As described above, if we use parameter names that are preceded by $ then we don’t have to explicitly include the parameter names in the worksheet formula. E.g. =MAKESARRAY(2, 3, “=$i^$j”) will create a 2 × 3 array whose first row contains the values 1, 1, 1 and whose second row contains the values 2, 4, 8. Here the first parameter found in the expression, namely $i, corresponds to row and the second parameter, namely $j, corresponds to col. Note that =MAKESARRAY(2, 3, “=$j^$i”) will produce the same array, whereas =MAKESARRAY(2, 3, “=j^i”, “i”, “j”) will produce an array whose first row is 1, 2, 3 and whose second row is 1, 4, 9.

Earlier Lambda-like Functions

In Rel 7.9 and 7.10, we introduced the DERIV, DERIV2, INTEGRAL, BISECTION, BRENT, SECANT, NEWTON, NROOTS, MNEWTON, FMIN, FMAX and FUNC worksheet functions. The first argument in each of these worksheet functions, R1, is a worksheet cell that contains a formula that represents a function f(x) in one variable. The last argument in each of these worksheet functions contains an optional cell address, Rx, that represents the variable x of the function. If omitted this address defaults to the first address in the formula in R1. R1 and Rx play a similar role to the LAMBDA worksheet function (or the explicit or implicit Real Statistics LAMB worksheet function).

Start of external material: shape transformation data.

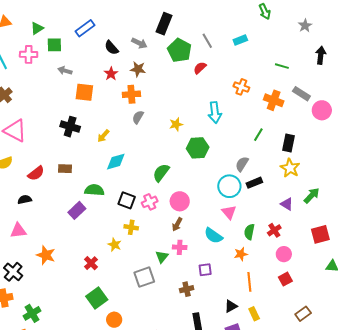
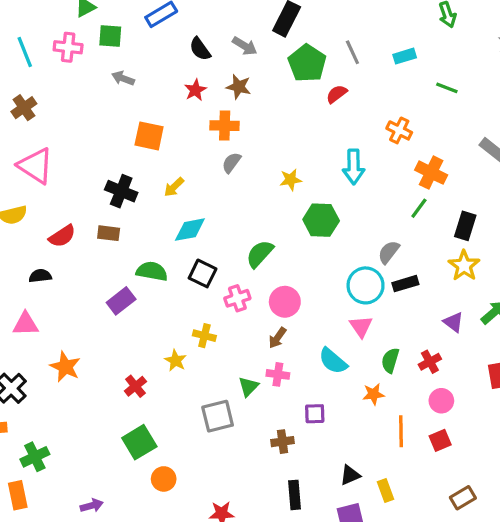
green line: (282, 66) -> (447, 88), moved
orange square: (84, 92) -> (149, 136), moved
orange cross: (274, 100) -> (431, 173), moved
black cross: (70, 127) -> (121, 191), moved
black square: (127, 200) -> (203, 273), moved
orange line: (249, 282) -> (401, 431), moved

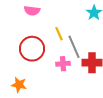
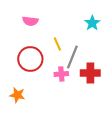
gray line: (74, 47) -> (72, 57), turned 45

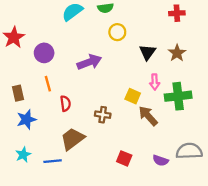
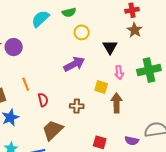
purple circle: (44, 53) -> (14, 47), moved
brown star: (177, 53) -> (135, 30), moved
purple arrow: (89, 62) -> (74, 64), moved
green cross: (178, 96) -> (149, 70), moved
brown arrow: (148, 116) -> (117, 103), turned 48

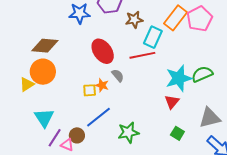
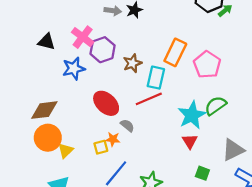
pink pentagon: (199, 19) -> (207, 65), moved
yellow triangle: (27, 84) -> (66, 151), moved

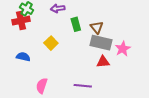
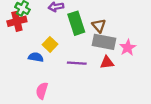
green rectangle: (76, 24) -> (76, 23), size x1.5
blue semicircle: (23, 57) -> (36, 57), moved
purple line: (83, 86) -> (77, 63), moved

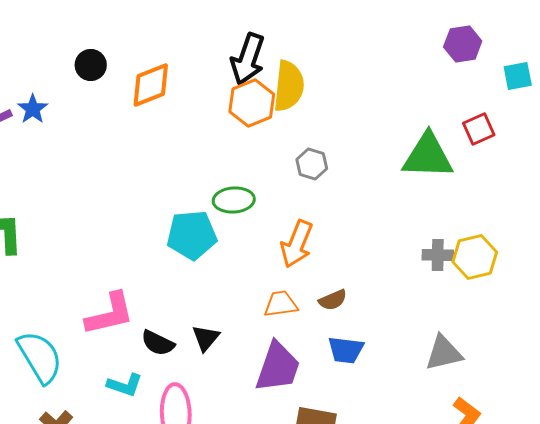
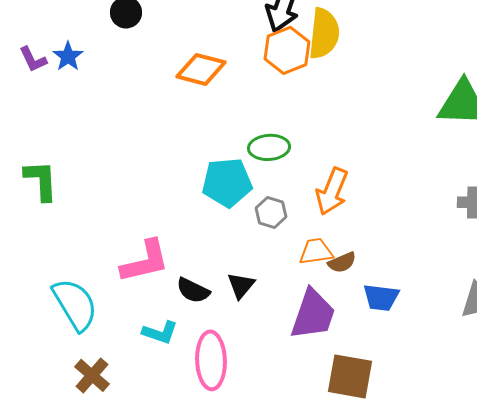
orange diamond: (151, 85) -> (201, 69), moved, turned 36
gray hexagon: (312, 164) -> (271, 212), moved
brown semicircle: (333, 300) -> (342, 262), moved

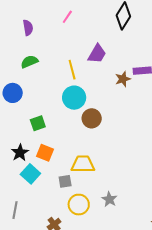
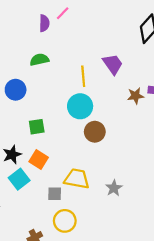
pink line: (67, 17) -> (63, 13), moved
purple trapezoid: (97, 54) -> (113, 64), turned -75
gray star: (109, 199) -> (114, 188), moved

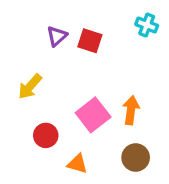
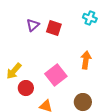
yellow arrow: (30, 87) -> (14, 71), moved
orange arrow: (131, 110) -> (86, 60), moved

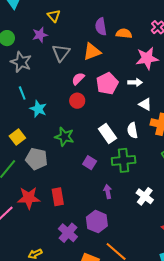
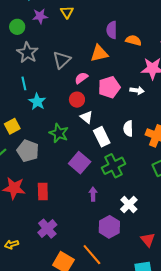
purple star: (40, 35) -> (40, 16), moved
gray triangle: (61, 53) -> (62, 60), moved
white triangle: (145, 104) -> (86, 117), moved
white semicircle: (132, 130) -> (128, 129), moved
green cross: (124, 160) -> (113, 166), turned -30
purple square: (90, 163) -> (80, 163), size x1.5
purple hexagon: (97, 222) -> (109, 227), moved

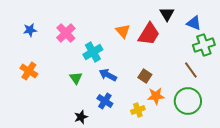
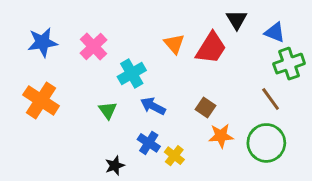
blue star: (30, 30) -> (43, 42), size x1.5
orange cross: (29, 71) -> (41, 100), size x1.4
yellow cross: (138, 110) -> (174, 156), moved, turned -32

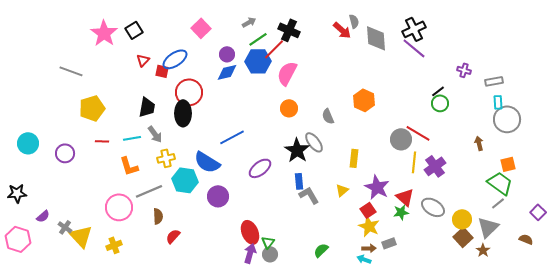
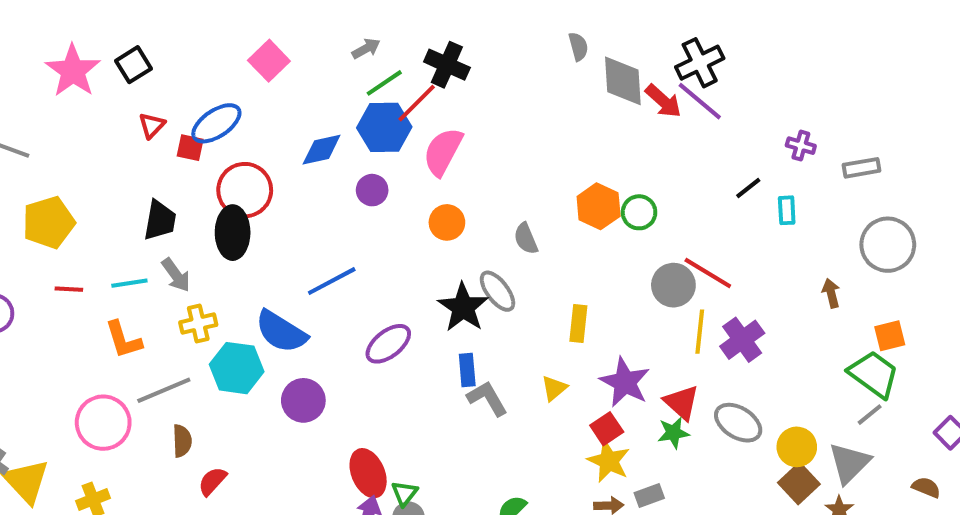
red arrow: (342, 30) -> (663, 101), moved
purple circle: (227, 54) -> (372, 190), moved
cyan rectangle: (498, 102) -> (787, 210), moved
green circle: (440, 103) -> (639, 212), moved

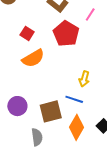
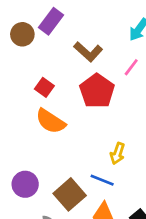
orange semicircle: (33, 58) -> (51, 121), turned 60
brown square: (51, 111) -> (70, 194), turned -30

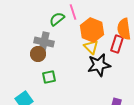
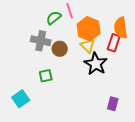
brown circle: (38, 54) -> (60, 49), moved
black star: (99, 65) -> (96, 64), turned -30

Similarly, the first argument, R1, in the NEWTON2, MNEWTON2, FUNC2, F2MIN, F2MAX, GRADIENT2 and HESSIAN2 worksheet functions is the address of a cell that contains a formula that represents a function f(x, y) in two variables. The last two arguments of these worksheet functions contain optional cell addresses for x and y. If omitted these addresses default to the first address and, if necessary, the second address in the formula in R1. This provides lambda functionality for functions in two variables.

Finally, NEWTON3, MNEWTON3, FUNC3, F3MIN, F3MAX, GRADIENT3 and HESSIAN3 reference a function in three variables.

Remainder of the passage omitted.